金玉仙道:「我祖母決心不傳我武功時,就決定把我父母被害的仇恨隱起來,她可能怕我要想法子報仇,也可能她已經親手報了仇,但她拖累了自己的兒子、兒媳之後,似乎也決定了退出江湖。所以,她帶著我,在一處山村中隱居下來,我雖然得到她無比的疼愛,但我卻一直在寂寞中長大,我身邊的兩個丫頭,都是祖母昔年身邊丫頭,都練有一身好武功。」

王夫人啊了一聲,道:「那兩個丫頭,都沒有嫁人嗎?」

金玉仙道:「沒有。她們一直在祖母的身側,沒有嫁人。」王夫人輕輕嘆息一聲,道:

「孩子,生活過得還好嗎?」

金玉仙道:「我很得祖母惜愛,也得兩個老媽子的愛護,我祖母有些錢,生活過的很好。」

王夫人看她侃侃談來,真性流露,沒有一點做作,心中原本動了一點的懷疑,也忽然間消去。

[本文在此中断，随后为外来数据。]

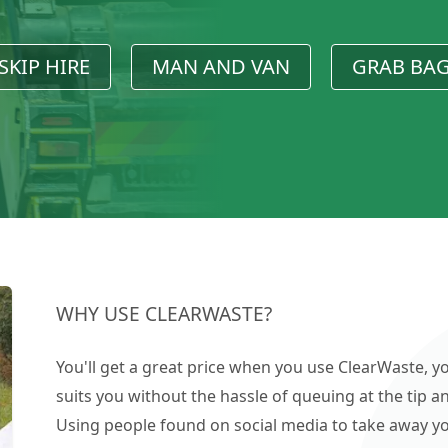
SKIP HIRE
MAN AND VAN
GRAB BA
WHY USE CLEARWASTE?
You'll get a great price when you use ClearWaste, yo
suits you without the hassle of queuing at the tip an
Using people found on social media to take away you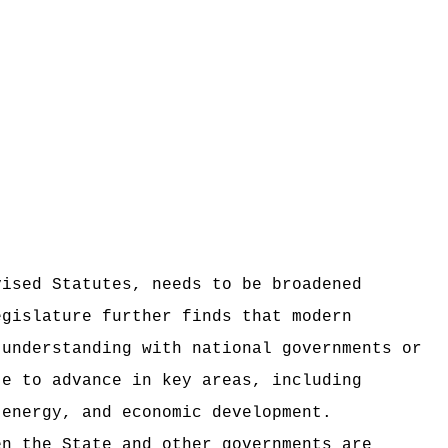
vised Statutes, needs to be broadened
egislature further finds that modern
 understanding with national governments or
te to advance in key areas, including
 energy, and economic development.
en the State and other governments are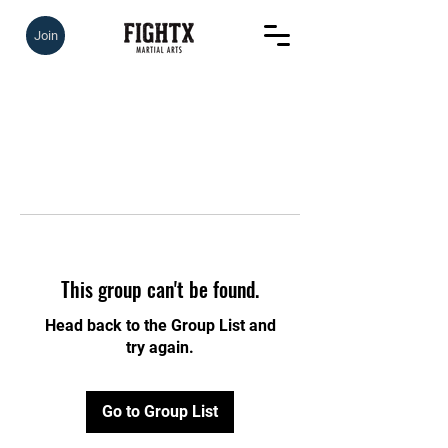
Join
This group can't be found.
Head back to the Group List and
try again.
Go to Group List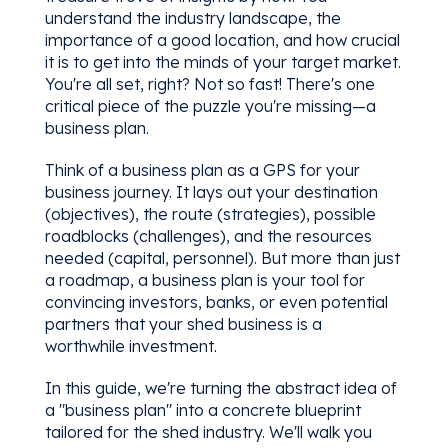
understand the industry landscape, the
importance of a good location, and how crucial
it is to get into the minds of your target market.
You're all set, right? Not so fast! There's one
critical piece of the puzzle you're missing—a
business plan.
Think of a business plan as a GPS for your
business journey. It lays out your destination
(objectives), the route (strategies), possible
roadblocks (challenges), and the resources
needed (capital, personnel). But more than just
a roadmap, a business plan is your tool for
convincing investors, banks, or even potential
partners that your shed business is a
worthwhile investment.
In this guide, we're turning the abstract idea of
a "business plan" into a concrete blueprint
tailored for the shed industry. We'll walk you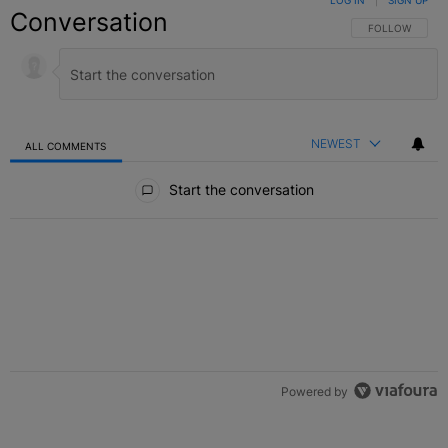
LOG IN
|
SIGN UP
Conversation
FOLLOW THIS C
FOLLOW
NEWEST
ALL COMMENTS
All Comments
Start the conversation
Powered by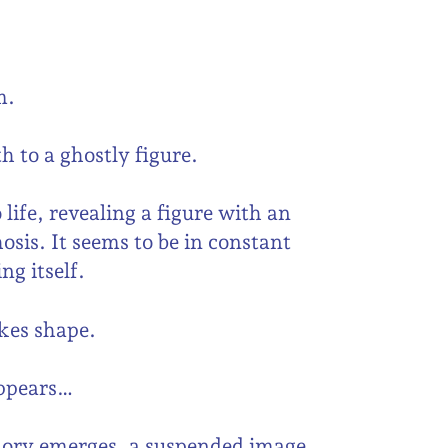
m.
h to a ghostly figure.
ife, revealing a figure with an
osis. It seems to be in constant
ng itself.
akes shape.
appears…
mory emerges, a suspended image,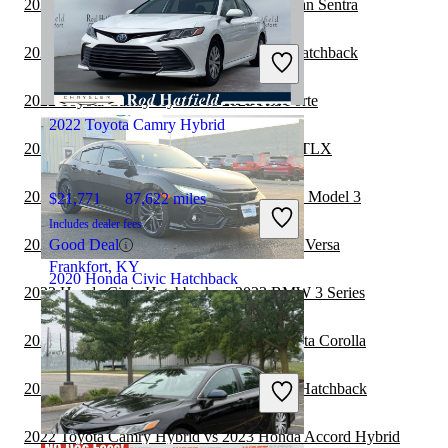
2022 Honda Civic Hatchback vs 2022 Nissan Sentra
$19,420
75,561 miles
Includes dealer fees
2022 Subaru WRX vs 2022 Honda Civic Hatchback
Good Deal
Charleston, WV
2022 Toyota Camry Hybrid vs 2023 Kia Forte
2022 Toyota Camry Hybrid
2022 Toyota Camry Hybrid vs 2023 Acura TLX
2022 Honda Civic Hatchback vs 2022 Tesla Model 3
$21,771
87,622 miles
Includes dealer fees
2022 Toyota Camry Hybrid vs 2023 Nissan Versa
Good Deal
Frankfort, KY
2020 Honda Civic Hatchback
2022 Honda Civic Hatchback vs 2023 BMW 3 Series
2022 Honda Civic Hatchback vs 2023 Toyota Corolla
$20,845
104,624 miles
Includes dealer fees
2022 Subaru Legacy vs 2022 Honda Civic Hatchback
Fair Deal
Marysville, OH
2022 Toyota Camry Hybrid vs 2023 Honda Accord Hybrid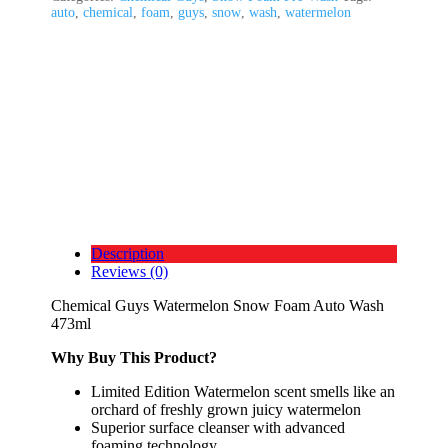
auto
,
chemical
,
foam
,
guys
,
snow
,
wash
,
watermelon
Description
Reviews (0)
Chemical Guys Watermelon Snow Foam Auto Wash
473ml
Why Buy This Product?
Limited Edition Watermelon scent smells like an
orchard of freshly grown juicy watermelon
Superior surface cleanser with advanced
foaming technology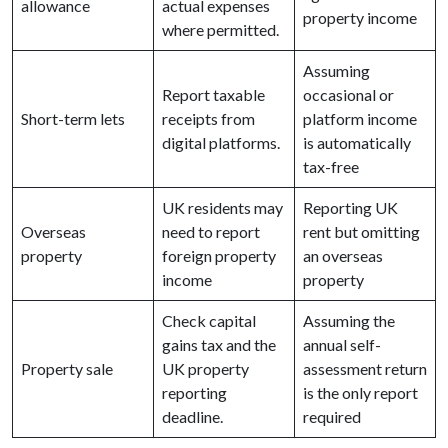
allowance
actual expenses
property income
where permitted.
Assuming
Report taxable
occasional or
Short-term lets
receipts from
platform income
digital platforms.
is automatically
tax-free
UK residents may
Reporting UK
Overseas
need to report
rent but omitting
property
foreign property
an overseas
income
property
Check capital
Assuming the
gains tax and the
annual self-
Property sale
UK property
assessment return
reporting
is the only report
deadline.
required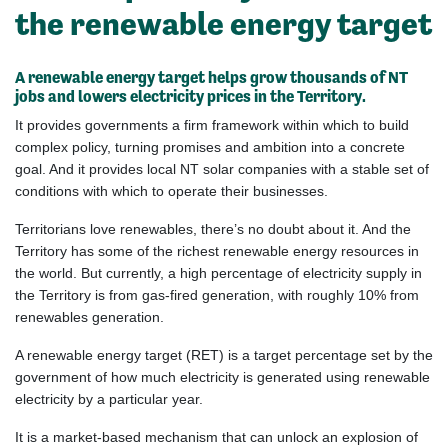
the renewable energy target
A renewable energy target helps grow thousands of NT
jobs and lowers electricity prices in the Territory.
It provides governments a firm framework within which to build
complex policy, turning promises and ambition into a concrete
goal. And it provides local NT solar companies with a stable set of
conditions with which to operate their businesses.
Territorians
love renewables, there’s no doubt about it. And the
Territory has some of the richest renewable energy resources in
the world. But currently, a high percentage of electricity supply in
the Territory is from gas-fired generation, with
roughly
10
% from
renewables generation.
A renewable energy target (RET) is a target percentage set by the
government of how much electricity is generated using renewable
electricity by a particular year.
It is a market-based mechanism that can unlock an explosion of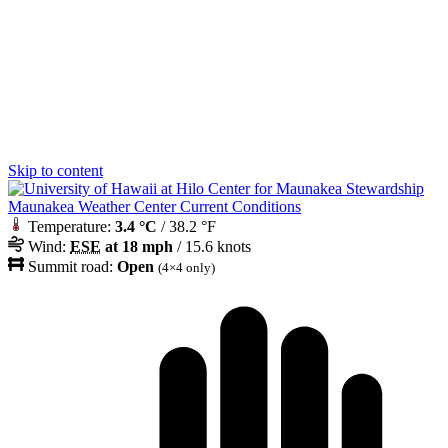
Skip to content
Maunakea Weather Center Current Conditions
Temperature:
3.4 °C
/ 38.2 °F
Wind:
ESE
at 18 mph
/ 15.6 knots
Summit road:
Open
(4×4 only)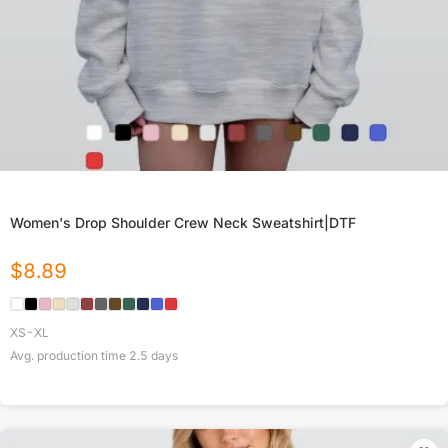
Women's Drop Shoulder Crew Neck Sweatshirt|DTF
$
8.89
XS-XL
Avg. production time
2.5
days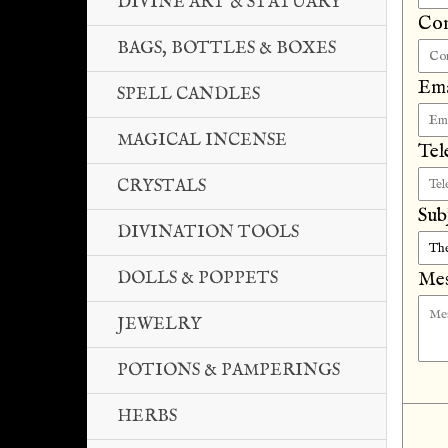
DIVINE ART & STATUARY
Co
BAGS, BOTTLES & BOXES
Ema
SPELL CANDLES
MAGICAL INCENSE
Tel
CRYSTALS
Sub
DIVINATION TOOLS
DOLLS & POPPETS
Mes
JEWELRY
POTIONS & PAMPERINGS
HERBS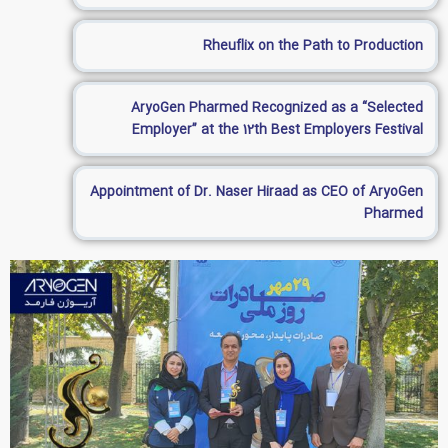
Rheuflix on the Path to Production
AryoGen Pharmed Recognized as a “Selected
Employer” at the 12th Best Employers Festival
Appointment of Dr. Naser Hiraad as CEO of AryoGen
Pharmed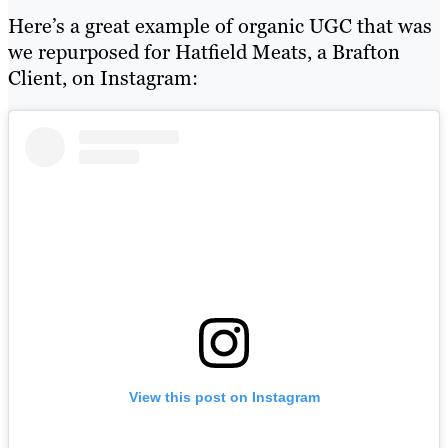
Here’s a great example of organic UGC that was
we repurposed for Hatfield Meats, a Brafton
Client, on Instagram:
View this post on Instagram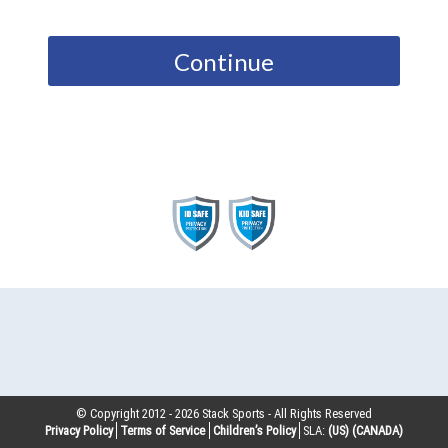
Continue
© Copyright 2012 -
2026
Stack Sports - All Rights Reserved
Privacy Policy
Terms of Service
Children’s Policy
SLA:
(US)
(CANADA)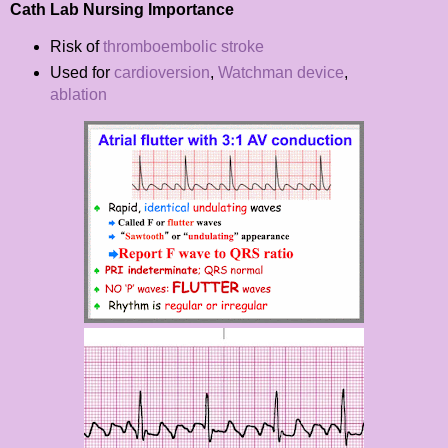
Cath Lab Nursing Importance
Risk of
thromboembolic stroke
Used for
cardioversion
,
Watchman device
,
ablation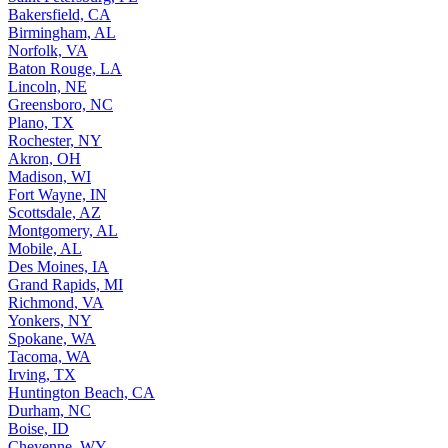
Bakersfield, CA
Birmingham, AL
Norfolk, VA
Baton Rouge, LA
Lincoln, NE
Greensboro, NC
Plano, TX
Rochester, NY
Akron, OH
Madison, WI
Fort Wayne, IN
Scottsdale, AZ
Montgomery, AL
Mobile, AL
Des Moines, IA
Grand Rapids, MI
Richmond, VA
Yonkers, NY
Spokane, WA
Tacoma, WA
Irving, TX
Huntington Beach, CA
Durham, NC
Boise, ID
Cheyenne, WY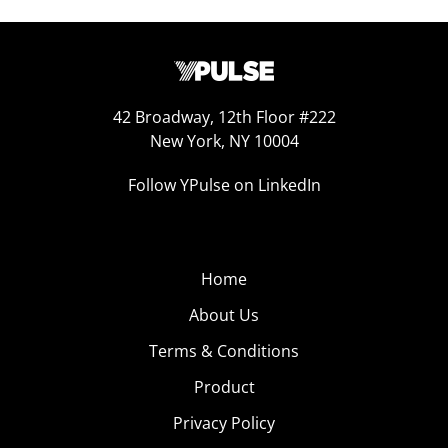
42 Broadway, 12th Floor #222
New York, NY 10004
Follow YPulse on LinkedIn
Home
About Us
Terms & Conditions
Product
Privacy Policy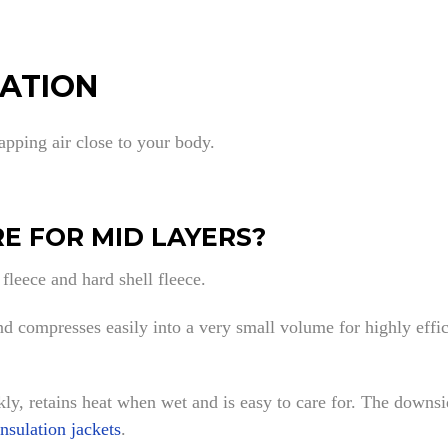
LATION
rapping air close to your body.
E FOR MID LAYERS?
 fleece and hard shell fleece.
 compresses easily into a very small volume for highly effici
ckly, retains heat when wet and is easy to care for. The downsi
insulation jackets
.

但她仍然覺著有些不解之處,問道:「孩子,你祖母不喜武林中人,為什麼還把你嫁給武林中人呢?」

金玉仙道:「這一點連媳婦也不明白,也許她覺著金劍門中勢力強大,足可以保護我的安全。」

王夫人道:「唉!學過武功的人,難免都迷信武功,也許他們覺著一個人,只有學得一身好本領才能夠保護自己的安全,他們忘了懷壁其罪的道理,一個人就因為有了一身武功,別人才會去找你,殺你。」

金玉仙道:「娘說的是,媳婦未習武功,也就不想會有人來殺我的事。」

王夫人道:「但願宜中有一天,也能覺悟到其中的道理。」

金玉仙話題一轉,道:「娘,媳婦因為未習武功,在家中無事可做……」

王夫人接道:「那你就練習女紅好了。」

金玉仙道:「好。不過,媳婦覺著做菜做飯的烹飪術,比女紅還重要些,娘可要試試媳婦的手藝。」

王夫人笑一笑,道:「走!我陪你到廚房去,我要瞧瞧你的手法。」